Non era tanto quello che avevano detto, che gli dava fastidio, quanto era quello che Dio aveva fatto. Severo e tagliente come erano i loro rimproveri, ma era molto più difficile per lui essere trattato come era stato da Dio, "come se" fosse un grande peccatore. Era quello che non riusciva a capire. Perplessi e turbati, quindi, dalla misteriosità dei rapporti divini, i suoi amici dovrebbero essere disposti ad ascoltare pazientemente ciò che aveva da dire; e nella sua ansia di scoprire "perché" Dio lo aveva trattato così, non dovevano subito dedurre che era un uomo malvagio e sopraffarlo con una maggiore angoscia di spirito.
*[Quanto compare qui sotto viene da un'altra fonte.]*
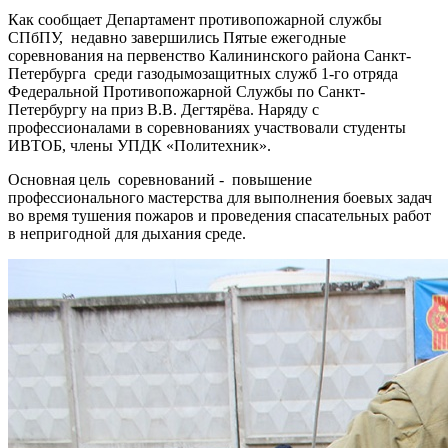
Как сообщает Департамент противопожарной службы
СПбПУ, недавно завершились Пятые ежегодные
соревнования на первенство Калининского района Санкт-
Петербурга среди газодымозащитных служб 1-го отряда
Федеральной Противопожарной Службы по Санкт-
Петербургу на приз В.В. Дегтярёва. Наряду с
профессионалами в соревнованиях участвовали студенты
ИВТОБ, члены УПДК «Политехник».
Основная цель соревнований - повышение
профессионального мастерства для выполнения боевых задач
во время тушения пожаров и проведения спасательных работ
в непригодной для дыхания среде.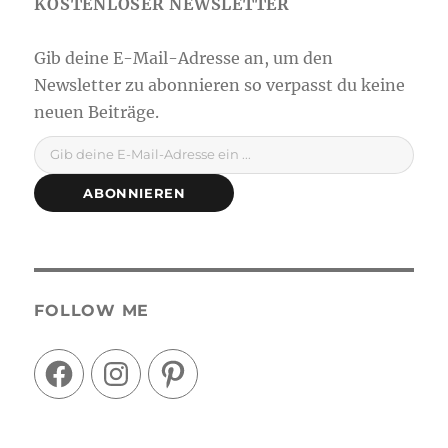
Gib deine E-Mail-Adresse ein ...
ABONNIEREN
FOLLOW ME
Facebook
Instagram
Pinterest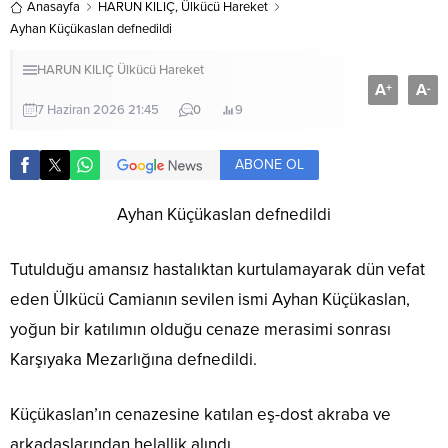
Anasayfa
HARUN KILIÇ
,
Ülkücü Hareket
Ayhan Küçükaslan defnedildi
HARUN KILIÇ
Ülkücü Hareket
A
A
+
-
7 Haziran 2026 21:45
0
9
ABONE OL
Ayhan Küçükaslan defnedildi
Tutulduğu amansız hastalıktan kurtulamayarak dün vefat
eden Ülkücü Camianın sevilen ismi Ayhan Küçükaslan,
yoğun bir katılımın olduğu cenaze merasimi sonrası
Karşıyaka Mezarlığına defnedildi.
Küçükaslan’ın cenazesine katılan eş-dost akraba ve
arkadaşlarından helallik alındı.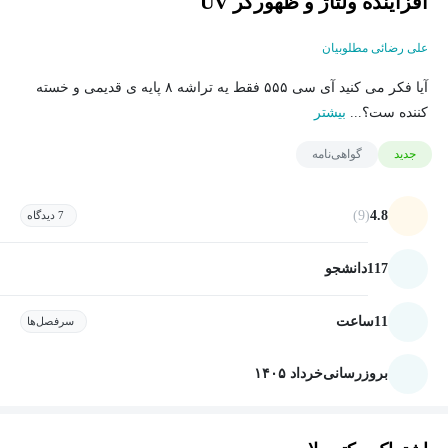
افزاینده ولتاژ و ظهورگر UV
علی رضائی مطلوبیان
آیا فکر می کنید آی سی ۵۵۵ فقط یه تراشه ۸ پایه ی قدیمی و خسته
کننده ست؟...
بیشتر
جدید
گواهی‌نامه
(9)
4.8
7 دیدگاه
117
دانشجو
11
ساعت
سرفصل‌ها
بروزرسانی
خرداد ۱۴۰۵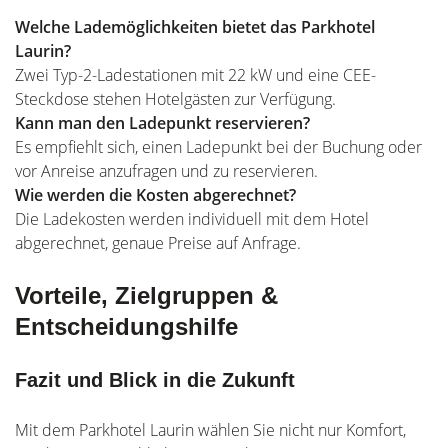
Welche Lademöglichkeiten bietet das Parkhotel
Laurin?
Zwei Typ-2-Ladestationen mit 22 kW und eine CEE-
Steckdose stehen Hotelgästen zur Verfügung.
Kann man den Ladepunkt reservieren?
Es empfiehlt sich, einen Ladepunkt bei der Buchung oder
vor Anreise anzufragen und zu reservieren.
Wie werden die Kosten abgerechnet?
Die Ladekosten werden individuell mit dem Hotel
abgerechnet, genaue Preise auf Anfrage.
Vorteile, Zielgruppen &
Entscheidungshilfe
Fazit und Blick in die Zukunft
Mit dem Parkhotel Laurin wählen Sie nicht nur Komfort,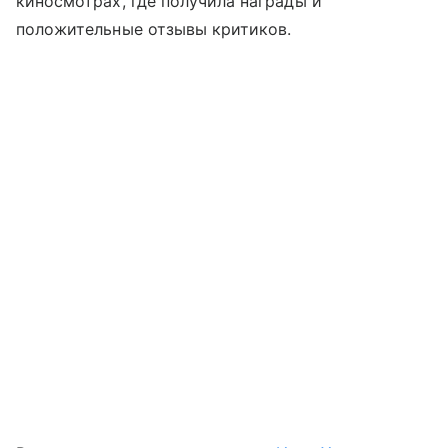
киносмотрах, где получила награды и
положительные отзывы критиков.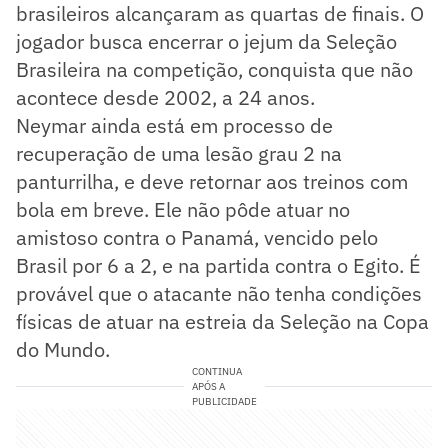
brasileiros
alcançaram as quartas de finais. O
jogador busca encerrar o jejum da Seleção
Brasileira na competição, conquista que não
acontece desde 2002, a 24 anos.
Neymar ainda está em processo de
recuperação de uma lesão grau 2 na
panturrilha, e deve retornar aos treinos com
bola em breve. Ele não pôde atuar no
amistoso contra o Panamá, vencido pelo
Brasil por 6 a 2, e na partida contra o Egito. É
provável que o atacante não tenha condições
físicas de atuar na estreia da Seleção na Copa
do Mundo.
CONTINUA
APÓS A
PUBLICIDADE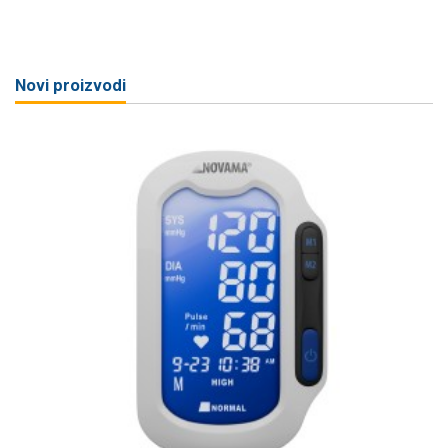
Novi proizvodi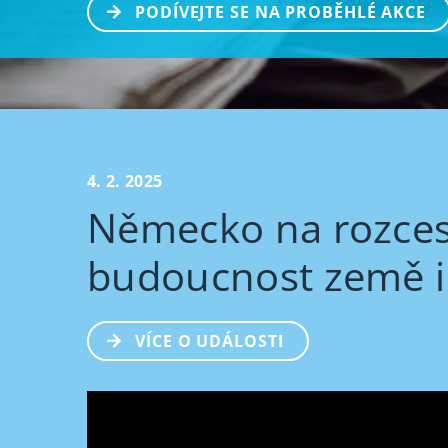
PODÍVEJTE SE NA PROBĚHLÉ AKCE
4. 2. 2025
Německo na rozcestí
budoucnost země i
VÍCE O UDÁLOSTI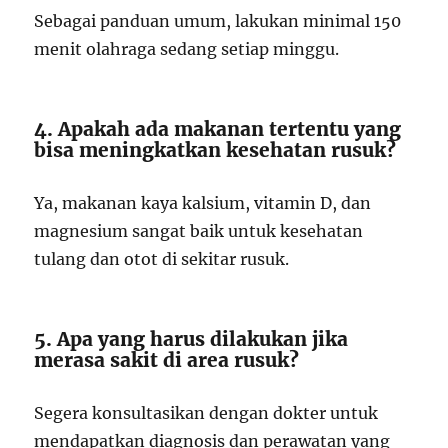
Sebagai panduan umum, lakukan minimal 150
menit olahraga sedang setiap minggu.
4. Apakah ada makanan tertentu yang
bisa meningkatkan kesehatan rusuk?
Ya, makanan kaya kalsium, vitamin D, dan
magnesium sangat baik untuk kesehatan
tulang dan otot di sekitar rusuk.
5. Apa yang harus dilakukan jika
merasa sakit di area rusuk?
Segera konsultasikan dengan dokter untuk
mendapatkan diagnosis dan perawatan yang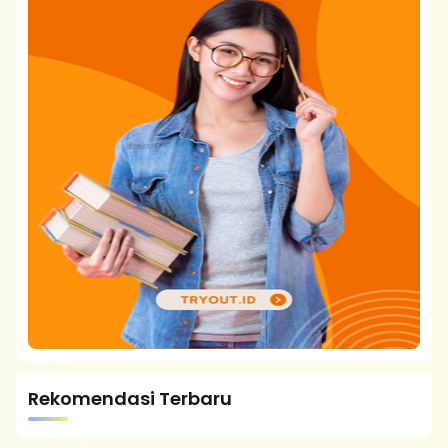
Rekomendasi Terbaru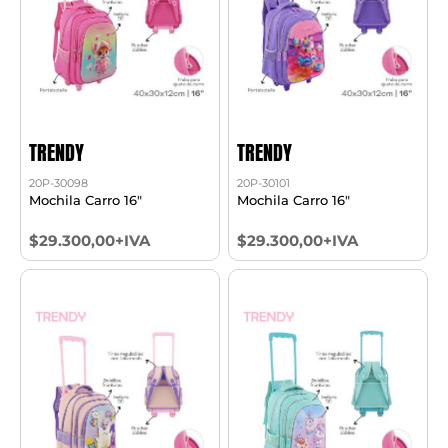
TRENDY
TRENDY
20P-30098
20P-30101
Mochila Carro 16"
Mochila Carro 16"
$29.300,00+IVA
$29.300,00+IVA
Si ricorderà che Giobbe espresse ripetutamente il desiderio di poter portare subito la sua causa davanti a Dio e di avere il suo giudizio su di essa. Vedi Giobbe 13:3 , nota; Giobbe 13:18 , note. È ciò a cui si riferisce quando dice qui, che voleva avere la causa davanti a Dio, e non davanti all'uomo.

Era una questione che voleva riferire all'Onnipotente, e gli doveva essere consentito di esprimere i suoi sentimenti con tutta libertà. Una delle difficoltà nella comprensione di questo versetto deriva dalla parola "lamentela". Lo usiamo nel senso di "mormorare" o "rimpiangere"; ma questo, credo, non è qui il suo significato. È usato piuttosto nel senso di "causa, argomento, ragionamento o riflessioni". La parola ebraica שׂיח śı̂yı̂ch significa, propriamente, ciò che è “portato fuori” - da שׂיח śı̂yach , "portare fuori, mettere fuori, produrre" - come boccioli, foglie, fiori; e poi significa "parole" - come tirate fuori, o pronunciate; e poi, meditazioni, riflessioni, discorsi, discorsi; e poi "può" significare "reclamo.

Ma non ci sono prove che la parola sia usata in quel senso qui. Significa le sue riflessioni, o argomenti. Non erano per l'uomo. Voleva portarli subito davanti a Dio, e quindi doveva poter parlare liberamente. Girolamo lo rende "disputatio mea". La Settanta, ἔλεγξις elengcis - usata qui, probabilmente, nel senso di "un argomento per produrre convinzione", come spesso accade .

E se fosse così, perché il mio spirito non dovrebbe essere turbato? - Margine, "accorciato", che significa turbato, afflitto o impaziente. Una traduzione più letterale esprimerà meglio l'idea che ora è persa di vista: "E se è così, perché il mio spirito non dovrebbe essere angosciato?" Cioè, poiché la mia causa è presso Dio - poiché la mia difficoltà è nel comprendere i suoi rapporti con me - poiché ho portato la mia causa fino a lui, e tutto ora dipende da lui, perché non mi dovrebbe essere permesso di avere sollecitudine riguardo a il risultato? Se manifesto ansia, chi può biasimarmi? Chi non l'avrebbe fatto, quando era in gioco tutto di lui e quando i rapporti divini con lui erano così misteriosi?